Infrastructure Controller

This part of the documentation presents the Infrastructure Controller control plane component, and how the life-cycle management of real-world Kubernetes clusters is handled.

The Infrastructure Controller should process Clusters that are bound (scheduled) to any Cloud or GlobalCloud resource. It should also process Clusters that were deleted and contain an Infrastructure Controller specific deletion finalizer: infrastructure_resources_deletion.

Note

Refer to the Cluster handler for useful information about cluster scheduling process.

Bound GlobalCloud or Cloud resources correspond to an IaaS cloud deployment (e.g. OpenStack, AWS, etc.) that will be managed by the infrastructure provider backend. Krake currently supports only OpenStack as a GlobalCloud or Cloud backend.

The GlobalCloud or Cloud resource should contain a reference to the GlobalInfrastructureProvider or InfrastructureProvider resource that corresponds to an infrastructure provider backend, that is able to deploy infrastructures (e.g. Virtual machines, Kubernetes clusters, etc.) on IaaS cloud deployments. Krake currently supports only IM (Infrastructure Manager) as an infrastructure provider backend.

Note

The global resource (e.g. GlobalInfrastructureProvider, GlobalCloud) is a non-namespaced resource that could be used by any (even namespaced) Krake resource. For example, the GlobalCloud resource could be used by any Cluster which needs to be scheduled to some cloud.

Reconciliation loop

In the following section, we describe what happens in the Infrastructure Controller when receiving a Cluster resource.

../_images/infrastructure_controller_reconciliation_example.png

Step 1

Infrastructure Controller handles Cluster resources that have been deleted and contain the infrastructure_resources_deletion (1).

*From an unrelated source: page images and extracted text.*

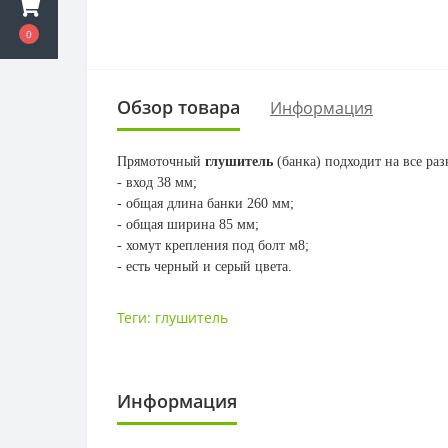
0
Обзор товара
Информация
Прямоточный
глушитель
(банка) подходит на все ра
- вход 38 мм;
- общая длина банки 260 мм;
- общая ширина 85 мм;
- хомут крепления под болт м8;
- есть черный и серый цвета.
Теги:
глушитель
Информация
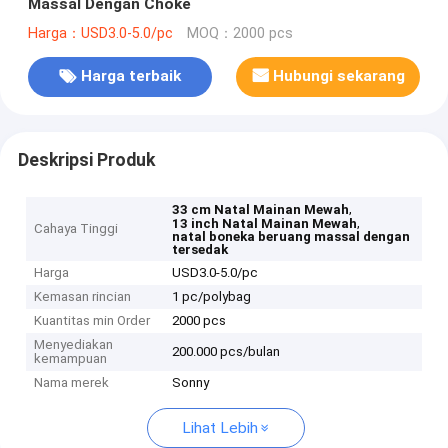
Massal Dengan Choke
Harga：USD3.0-5.0/pc
MOQ：2000 pcs
Harga terbaik
Hubungi sekarang
Deskripsi Produk
,
33 cm Natal Mainan Mewah
,
13 inch Natal Mainan Mewah
Cahaya Tinggi
natal boneka beruang massal dengan
tersedak
Harga
USD3.0-5.0/pc
Kemasan rincian
1 pc/polybag
Kuantitas min Order
2000 pcs
Menyediakan
200.000 pcs/bulan
kemampuan
Nama merek
Sonny
Lihat Lebih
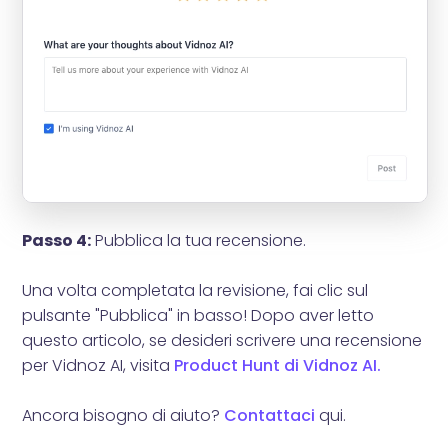
Passo 4:
Pubblica la tua recensione.
Una volta completata la revisione, fai clic sul
pulsante "Pubblica" in basso! Dopo aver letto
questo articolo, se desideri scrivere una recensione
per Vidnoz AI, visita
Product Hunt di Vidnoz AI.
Ancora bisogno di aiuto?
Contattaci
qui.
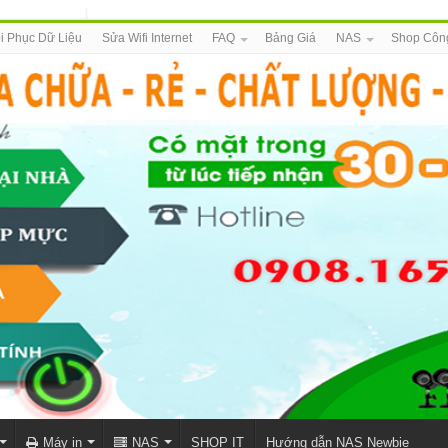
i Phục Dữ Liệu
Sửa Wifi Internet
FAQ
Bảng Giá
NAS
Shop Côn
Máy in
NAS
SHOP IT
Hướng dẫn NAS Newbie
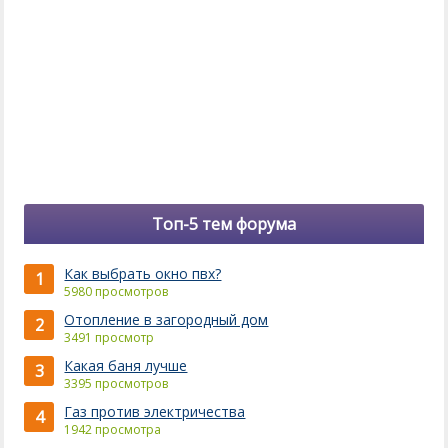
Топ-5 тем форума
Как выбрать окно пвх?
1
5980 просмотров
Отопление в загородный дом
2
3491 просмотр
Какая баня лучше
3
3395 просмотров
Газ против электричества
4
1942 просмотра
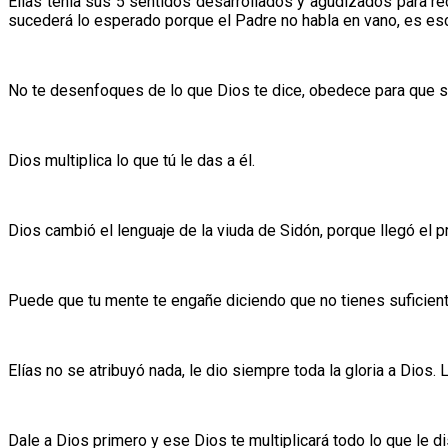
Elías tenía sus 5 sentidos desarrollados y agudizados para re
sucederá lo esperado porque el Padre no habla en vano, es es
No te desenfoques de lo que Dios te dice, obedece para que s
Dios multiplica lo que tú le das a él.
Dios cambió el lenguaje de la viuda de Sidón, porque llegó el pr
Puede que tu mente te engañe diciendo que no tienes suficiente 
Elías no se atribuyó nada, le dio siempre toda la gloria a Dios
Dale a Dios primero y ese Dios te multiplicará todo lo que le di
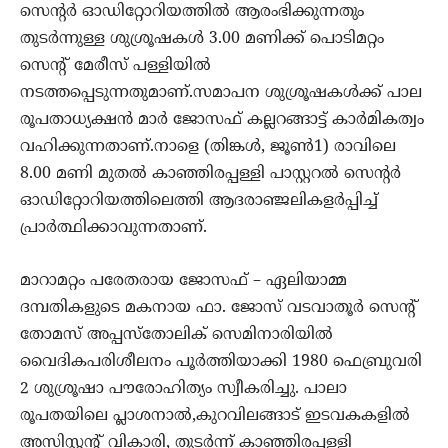
സെന്റർ ഓഡിറ്റോറിയത്തിൽ ആരംഭിക്കുന്നതും
തുടർന്നുള്ള ശുശ്രൂഷകൾ 3.00 മണിക്ക് പൊടിമറ്റം
സെന്റ് മേരീസ് പള്ളിയിൽ
നടത്തപ്പെടുന്നതുമാണ്.സമാപന ശുശ്രൂഷകൾക്ക് പാല
രൂപതാധ്യക്ഷൻ മാർ ജോസഫ് കല്ലറങ്ങാട്ട് കാർമികത്വം
വഹിക്കുന്നതാണ്.നാളെ (തിങ്കൾ, ജൂൺ1) രാവിലെ
8.00 മണി മുതൽ കാഞ്ഞിരപ്പള്ളി പാസ്റ്ററൽ സെൻ്റർ
ഓഡിറ്റോറിയത്തിലെത്തി ആദരാഞ്ജലികളർപ്പിച്ച്
പ്രാർത്ഥിക്കാവുന്നതാണ്.
മാറാമറ്റം പരേതരായ ജോസഫ് – ഏലിയാമ്മ
ദമ്പതികളുടെ മകനായ ഫാ. ജോസ് വടവാതൂർ സെന്റ്
തോമസ് അപ്പസ്തോലിക് സെമിനാരിയിൽ
വൈദികപരിശീലനം പൂർത്തിയാക്കി 1980 ഫെബ്രുവരി
2 ശുശ്രൂഷാ പൗരോഹിത്യം സ്വീകരിച്ചു. പാലാ
രൂപതയിലെ പ്ലാശനാൽ,കുറവിലങ്ങാട് ഇടവകകളിൽ
അസിസ്റ്റൻ്റ് വികാരി, തുടർന്ന് കാഞ്ഞിരപ്പള്ളി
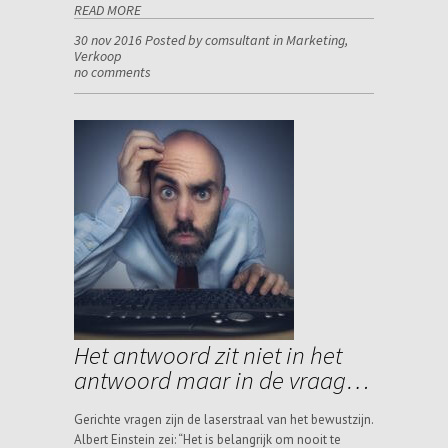
READ MORE
30 nov 2016 Posted by comsultant in
Marketing
,
Verkoop
no comments
Het antwoord zit niet in het
antwoord maar in de vraag…
Gerichte vragen zijn de laserstraal van het bewustzijn.
Albert Einstein zei: “Het is belangrijk om nooit te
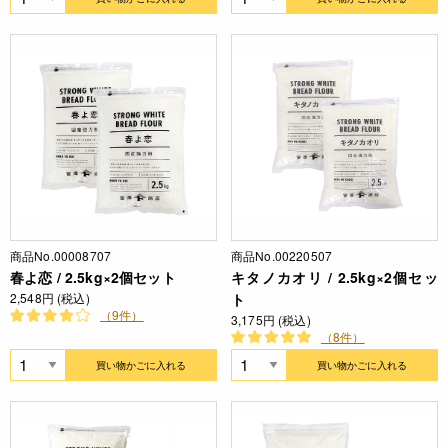
商品No.00008707
商品No.00220507
春よ恋 / 2.5kg×2個セット
キタノカオリ / 2.5kg×2個セッ
2,548円 (税込)
ト
（9件）
3,175円 (税込)
（8件）
買い物かごに入れる
買い物かごに入れる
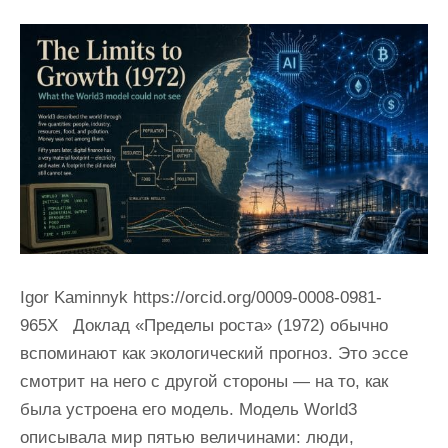
Igor Kaminnyk https://orcid.org/0009-0008-0981-
965X Доклад «Пределы роста» (1972) обычно
вспоминают как экологический прогноз. Это эссе
смотрит на него с другой стороны — на то, как
была устроена его модель. Модель World3
описывала мир пятью величинами: люди,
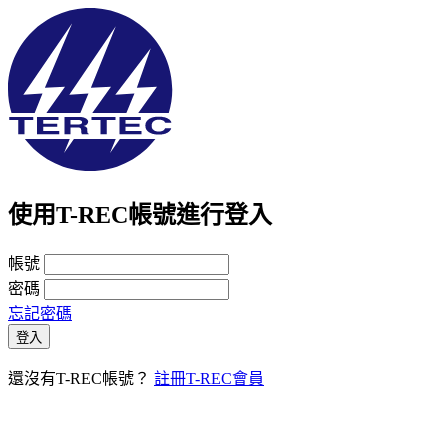
使用T-REC帳號進行登入
帳號
密碼
忘記密碼
登入
還沒有T-REC帳號？
註冊T-REC會員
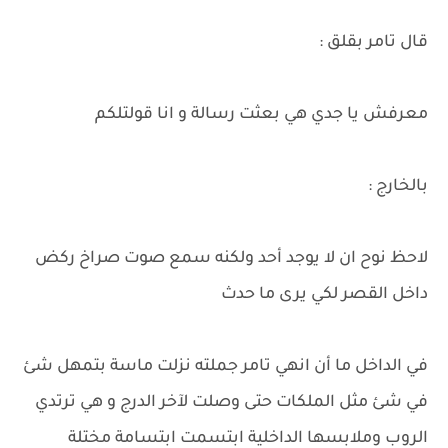
قال تامر بقلق :
معرفش يا جدي هي بعثت رسالة و انا قولتلكم
بالخارج :
لاحظ نوح ان لا يوجد أحد ولكنه سمع صوت صراخ ركض
داخل القصر لكي يرى ما حدث
في الداخل ما أن انهي تامر جملته نزلت ماسة بتمهل شئ
في شئ مثل الملكات حتى وصلت لآخر الدرج و هي ترتدي
الروب وملابسها الداخلية ابتسمت ابتسامة مختلة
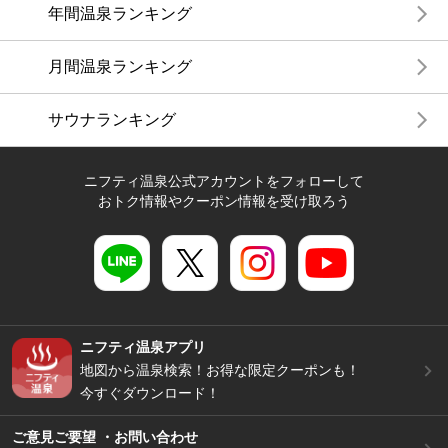
年間温泉ランキング
月間温泉ランキング
サウナランキング
ニフティ温泉公式アカウントをフォローして
おトク情報やクーポン情報を受け取ろう
ニフティ温泉アプリ
地図から温泉検索！お得な限定クーポンも！
今すぐダウンロード！
ご意見ご要望 ・お問い合わせ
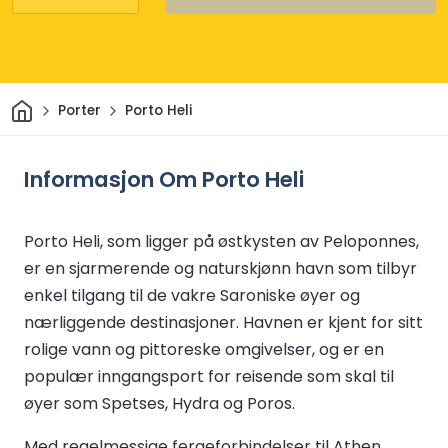
Hjem
Porter
Porto Heli
Informasjon Om Porto Heli
Porto Heli, som ligger på østkysten av Peloponnes,
er en sjarmerende og naturskjønn havn som tilbyr
enkel tilgang til de vakre Saroniske øyer og
nærliggende destinasjoner. Havnen er kjent for sitt
rolige vann og pittoreske omgivelser, og er en
populær inngangsport for reisende som skal til
øyer som Spetses, Hydra og Poros.
Med regelmessige fergeforbindelser til Athen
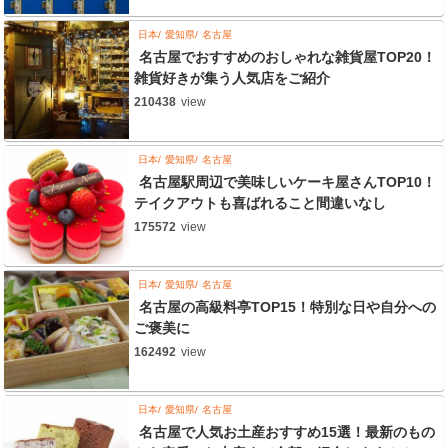
日本
愛知県
名古屋
名古屋でおすすめのおしゃれな雑貨屋TOP20！
雑貨好きが集う人気店をご紹介
210438
view
日本
愛知県
名古屋
名古屋駅周辺で美味しいケーキ屋さんTOP10！
テイクアウトも喜ばれること間違いなし
175572
view
日本
愛知県
名古屋
名古屋の高級料亭TOP15！特別な日や自分への
ご褒美に
162492
view
日本
愛知県
名古屋
名古屋で人気お土産おすすめ15選！最新のもの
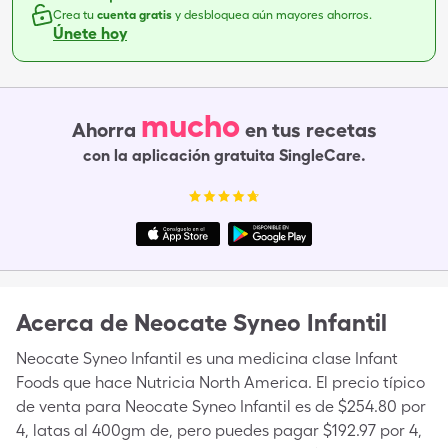
Crea tu
cuenta gratis
y desbloquea aún mayores ahorros.
Únete hoy
mucho
Ahorra
en tus recetas
con la aplicación gratuita SingleCare.
Acerca de
Neocate Syneo Infantil
Neocate Syneo Infantil es una medicina clase Infant
Foods que hace Nutricia North America. El precio típico
de venta para Neocate Syneo Infantil es de $254.80 por
4, latas al 400gm de, pero puedes pagar $192.97 por 4,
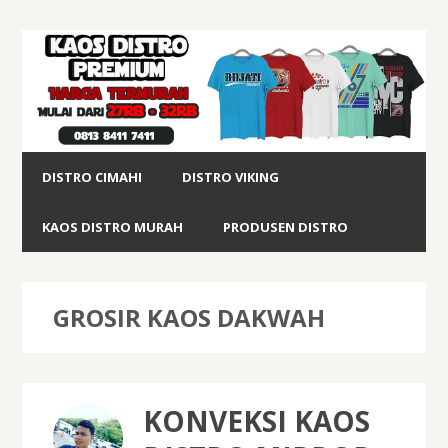
DISTRO CIMAHI
DISTRO VIKING
KAOS DISTRO MURAH
PRODUSEN DISTRO
GROSIR KAOS DAKWAH
KONVEKSI KAOS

If the above is true, the controller requests the cloud’s infrastructure provider for the deletion of the actual cluster counterparts (1a). The controller waits in an infinite loop for the actual cluster deletion (1b). Finally, the controller removes the finalizer from the Cluster resource (1c). This allows the garbage collector controller to remove the Cluster resource from the Krake DB.

Step 2

The Infrastructure Controller handles Cluster resources that are bound (scheduled) to any Cloud or GlobalCloud resource (2). The Cloud or GlobalCloud resource contains cloud API endpoints and access credentials as well as a reference to the infrastructure provider resource through which Krake can manage actual Kubernetes clusters on the bounded cloud.

Step 3

If the Cluster is bound (scheduled) to some cloud, the controller recursively looks for all the changes between the desired state (which is represented by the cluster.spec.tosca field) and the current state (which is stored in the cluster.status.last_applied_tosca field) (3).

Step 4

If there is a difference between the desired and the current state, the controller checks the resource field cluster.status.running_on (4).

If it is empty, the resource is considered new, and the controller requests the cloud’s infrastructure provider for the creation of the actual cluster counterparts (4a). The TOSCA template stored in cluster.spec.tosca represents the desired state and it is applied here. After a successful request for creation, the cluster.status.last_applied_tosca field is updated with the copy of the cluster.spec.tosca field as well as the cluster.status.running_on is updated with the copy of the cluster.status.scheduled_to field (scheduled_to field contains the bound cloud resource reference).

If the cluster.status.running_on field is not empty, the controller requests the cloud’s infrastructure provider for the reconciliation (update) of the actual cluster counterparts (4b). The TOSCA template stored in cluster.spec.tosca represents the desired state and it is applied here. After a successful request for reconciliation, the cluster.status.last_applied_tosca field is updated with the copy of the cluster.spec.tosca field.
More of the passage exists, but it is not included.